● **DIRECTIONS FOR THIS TASK**
Below is a listing; repeat exactly the lines from the one containing "2018. december (41, 809)" to the one containing "2024. április (34, 277)", both included.

--- LISTED RECORDS Enclosed Below ---

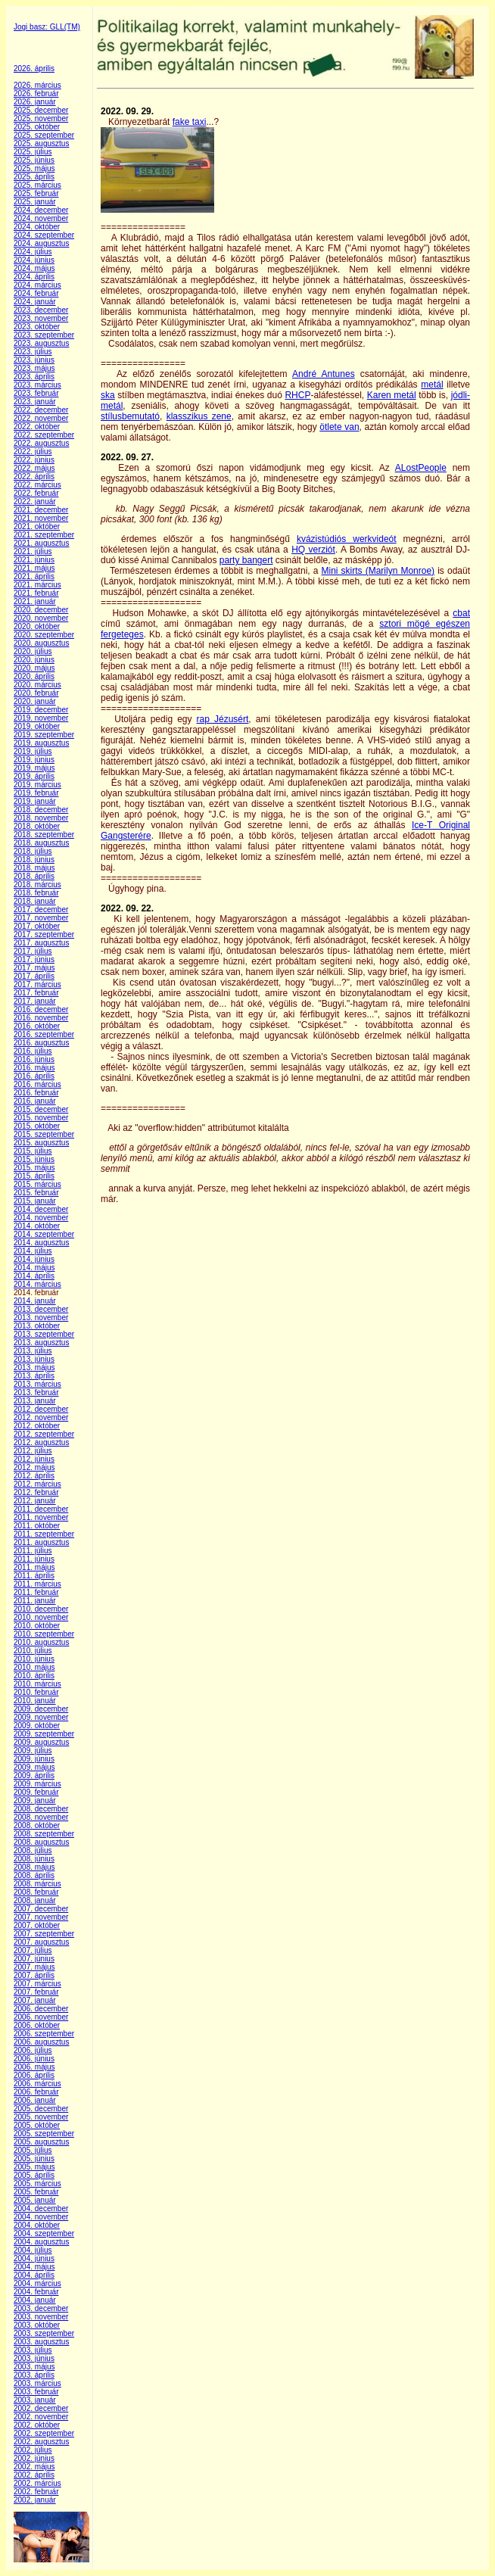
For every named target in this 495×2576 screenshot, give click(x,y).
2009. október (37, 1725)
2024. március (37, 285)
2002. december (41, 2408)
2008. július (33, 1850)
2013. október (37, 1326)
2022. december (41, 410)
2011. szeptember (44, 1534)
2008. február (36, 1892)
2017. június (34, 959)
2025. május (34, 168)
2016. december (41, 1009)
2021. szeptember (44, 535)
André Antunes (323, 374)
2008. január (35, 1900)
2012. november (41, 1417)
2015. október (37, 1126)
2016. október (37, 1026)
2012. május (34, 1467)
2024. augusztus (41, 243)
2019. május (34, 768)
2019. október (37, 726)
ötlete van (339, 427)
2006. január (35, 2100)
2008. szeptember (44, 1834)
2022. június (34, 460)
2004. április (34, 2275)
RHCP (297, 395)
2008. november (41, 1817)
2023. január (35, 401)
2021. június (34, 560)
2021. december (41, 510)
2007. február (36, 1992)
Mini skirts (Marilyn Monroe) (377, 570)
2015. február (36, 1192)
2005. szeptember (44, 2133)
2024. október (37, 227)
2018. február (36, 893)
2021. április (34, 576)
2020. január (35, 701)
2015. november (41, 1118)
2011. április (34, 1575)
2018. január (35, 901)
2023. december (41, 310)
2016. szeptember (44, 1034)
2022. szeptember (44, 435)
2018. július (33, 851)
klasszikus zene (199, 416)
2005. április (34, 2175)
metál (432, 384)
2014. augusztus (41, 1242)
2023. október (37, 326)
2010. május (34, 1667)
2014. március (37, 1284)
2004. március (37, 2283)
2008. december (41, 1809)
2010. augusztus (41, 1642)
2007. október (37, 1925)
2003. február (36, 2392)
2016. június (34, 1059)
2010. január (35, 1700)
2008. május (34, 1867)
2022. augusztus (41, 443)
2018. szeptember (44, 834)
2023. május (34, 368)
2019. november (41, 718)
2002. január (35, 2500)
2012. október (37, 1426)
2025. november (41, 118)
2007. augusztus (41, 1942)
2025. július (33, 152)
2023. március (37, 385)
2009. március (37, 1784)
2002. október (37, 2425)
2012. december (41, 1409)
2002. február (36, 2491)
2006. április (34, 2075)
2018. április (34, 876)
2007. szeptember (44, 1934)
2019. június (34, 759)
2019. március (37, 784)
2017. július (33, 951)
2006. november (41, 2017)
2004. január (35, 2300)
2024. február (36, 293)
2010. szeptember (44, 1634)
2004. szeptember (44, 2233)
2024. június (34, 260)
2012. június (34, 1459)
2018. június (34, 859)
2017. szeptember (44, 934)
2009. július (33, 1750)
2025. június (34, 160)
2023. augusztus (41, 343)
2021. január (35, 601)
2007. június (34, 1959)
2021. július (33, 551)
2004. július (33, 2250)
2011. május (34, 1567)
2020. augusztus (41, 643)
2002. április (34, 2475)
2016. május (34, 1068)
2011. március (37, 1584)
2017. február (36, 993)
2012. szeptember (44, 1434)
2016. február (36, 1093)
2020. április (34, 676)
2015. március (37, 1184)
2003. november (41, 2317)
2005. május (34, 2167)
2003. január (35, 2400)
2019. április (34, 776)
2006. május (34, 2067)
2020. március (37, 685)
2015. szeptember (44, 1134)
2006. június (34, 2058)
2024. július (33, 252)
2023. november (41, 318)
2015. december (41, 1109)
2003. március (37, 2383)
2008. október (37, 1825)
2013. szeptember (44, 1334)
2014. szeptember (44, 1234)
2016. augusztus (41, 1043)
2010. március (37, 1684)
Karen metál (391, 395)
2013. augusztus (41, 1342)
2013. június (34, 1359)
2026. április (34, 68)
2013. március (37, 1384)
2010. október (37, 1625)
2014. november (41, 1217)
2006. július (33, 2050)
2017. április (34, 976)
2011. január (35, 1600)
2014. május (34, 1267)
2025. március (37, 185)
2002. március (37, 2483)
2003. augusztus (41, 2342)
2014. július (33, 1251)
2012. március (37, 1484)
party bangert (246, 560)
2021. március (37, 585)
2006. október (37, 2025)
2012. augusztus (41, 1442)
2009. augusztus (41, 1742)
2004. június (34, 2258)
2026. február (36, 93)
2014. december (41, 1209)
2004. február (36, 2292)
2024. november (41, 218)
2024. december (41, 210)
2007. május (34, 1967)
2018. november (41, 818)
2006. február (36, 2092)
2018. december (41, 809)
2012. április (34, 1476)
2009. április (34, 1775)
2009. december (41, 1709)
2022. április (34, 476)
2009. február (36, 1792)
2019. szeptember (44, 734)
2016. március (37, 1084)
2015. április (34, 1176)
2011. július (33, 1551)
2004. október (37, 2225)
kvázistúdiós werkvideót (347, 539)
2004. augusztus (41, 2242)
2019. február (36, 793)
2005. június (34, 2158)
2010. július (33, 1650)
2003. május (34, 2367)
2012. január (35, 1501)
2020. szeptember (44, 635)
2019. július (33, 751)
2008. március (37, 1884)
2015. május (34, 1167)
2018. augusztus (41, 843)
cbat (461, 613)
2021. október (37, 526)
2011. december (41, 1509)
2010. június (34, 1659)
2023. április (34, 376)
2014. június (34, 1259)
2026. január (35, 102)
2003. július (33, 2350)
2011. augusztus (41, 1542)
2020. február (36, 693)
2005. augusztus (41, 2142)
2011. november (41, 1517)
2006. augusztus (41, 2042)
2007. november (41, 1917)
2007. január (35, 2000)
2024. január (35, 301)
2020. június (34, 660)
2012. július (33, 1451)
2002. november (41, 2416)
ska (108, 395)
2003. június (34, 2358)
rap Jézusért (223, 719)
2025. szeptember (44, 135)
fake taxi (190, 122)
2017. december (41, 909)
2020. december (41, 610)
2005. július (33, 2150)
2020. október (37, 626)
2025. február (36, 193)
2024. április (34, 277)
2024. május (34, 268)
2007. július (33, 1950)
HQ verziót (313, 549)
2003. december (41, 2308)
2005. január (35, 2200)
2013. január (35, 1401)
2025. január (35, 202)
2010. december (41, 1609)
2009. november (41, 1717)
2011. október (37, 1526)
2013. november (41, 1317)
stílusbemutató (130, 416)
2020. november (41, 618)
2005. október (37, 2125)
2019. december (41, 710)
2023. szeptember (44, 335)
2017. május (34, 968)
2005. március (37, 2183)
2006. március (37, 2083)
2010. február (36, 1692)
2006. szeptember (44, 2033)
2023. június (34, 360)
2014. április (34, 1276)
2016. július (33, 1051)
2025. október (37, 127)
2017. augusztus (41, 943)
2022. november (41, 418)
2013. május (34, 1367)
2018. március (37, 884)
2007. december (41, 1909)
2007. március (37, 1984)
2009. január (35, 1800)
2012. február (36, 1492)
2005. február (36, 2192)
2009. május (34, 1767)
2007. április (34, 1975)
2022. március (37, 485)
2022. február (36, 493)
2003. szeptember (44, 2333)
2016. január (35, 1101)
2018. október (37, 826)
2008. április (34, 1875)
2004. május (34, 2267)
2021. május (34, 568)
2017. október (37, 926)
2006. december (41, 2008)
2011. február (36, 1592)
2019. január (35, 801)
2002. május (34, 2466)
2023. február (36, 393)
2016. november (41, 1018)
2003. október (37, 2325)
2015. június (34, 1159)
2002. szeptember (44, 2433)
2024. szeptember (44, 235)
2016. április (34, 1076)
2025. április (34, 177)
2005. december (41, 2108)
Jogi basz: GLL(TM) (47, 27)
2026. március (37, 85)
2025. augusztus (41, 143)
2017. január (35, 1001)
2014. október (37, 1226)
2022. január (35, 501)
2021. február (36, 593)
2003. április (34, 2375)
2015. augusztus (41, 1142)
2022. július (33, 451)
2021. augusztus (41, 543)
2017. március (37, 984)
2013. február (36, 1392)
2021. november (41, 518)
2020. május (34, 668)
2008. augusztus (41, 1842)
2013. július (33, 1351)
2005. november (41, 2117)
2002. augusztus (41, 2441)
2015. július (33, 1151)
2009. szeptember (44, 1734)
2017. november (41, 918)
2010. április (34, 1675)
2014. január (35, 1301)
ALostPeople (421, 468)
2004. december (41, 2208)
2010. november (41, 1617)
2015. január (35, 1201)
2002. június (34, 2458)
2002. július (33, 2450)
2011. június (34, 1559)
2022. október (37, 426)
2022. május (34, 468)
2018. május (34, 868)
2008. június (34, 1859)
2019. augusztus (41, 743)
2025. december (41, 110)
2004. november (41, 2217)
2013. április (34, 1376)
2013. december (41, 1309)
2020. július (33, 651)
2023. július (33, 351)
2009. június (34, 1759)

--- End of Enclosed LISTED RECORDS ---

● **EXERCISE RESULT**
2018. december (41, 809)
2012. április (34, 1476)
2009. április (34, 1775)
2009. december (41, 1709)
2022. április (34, 476)
2009. február (36, 1792)
2019. szeptember (44, 734)
2016. március (37, 1084)
2015. április (34, 1176)
2011. július (33, 1551)
2004. október (37, 2225)
kvázistúdiós werkvideót (347, 539)
2004. augusztus (41, 2242)
2019. február (36, 793)
2005. június (34, 2158)
2010. július (33, 1650)
2003. május (34, 2367)
2012. január (35, 1501)
2020. szeptember (44, 635)
2019. július (33, 751)
2008. március (37, 1884)
2015. május (34, 1167)
2018. augusztus (41, 843)
cbat (461, 613)
2021. október (37, 526)
2011. december (41, 1509)
2010. június (34, 1659)
2023. április (34, 376)
2014. június (34, 1259)
2026. január (35, 102)
2003. július (33, 2350)
2011. augusztus (41, 1542)
2020. február (36, 693)
2005. augusztus (41, 2142)
2011. november (41, 1517)
2006. augusztus (41, 2042)
2007. november (41, 1917)
2007. január (35, 2000)
2024. január (35, 301)
2020. június (34, 660)
2012. július (33, 1451)
2002. november (41, 2416)
ska (108, 395)
2003. június (34, 2358)
rap Jézusért (223, 719)
2025. szeptember (44, 135)
fake taxi (190, 122)
2017. december (41, 909)
2020. december (41, 610)
2005. július (33, 2150)
2020. október (37, 626)
2025. február (36, 193)
2024. április (34, 277)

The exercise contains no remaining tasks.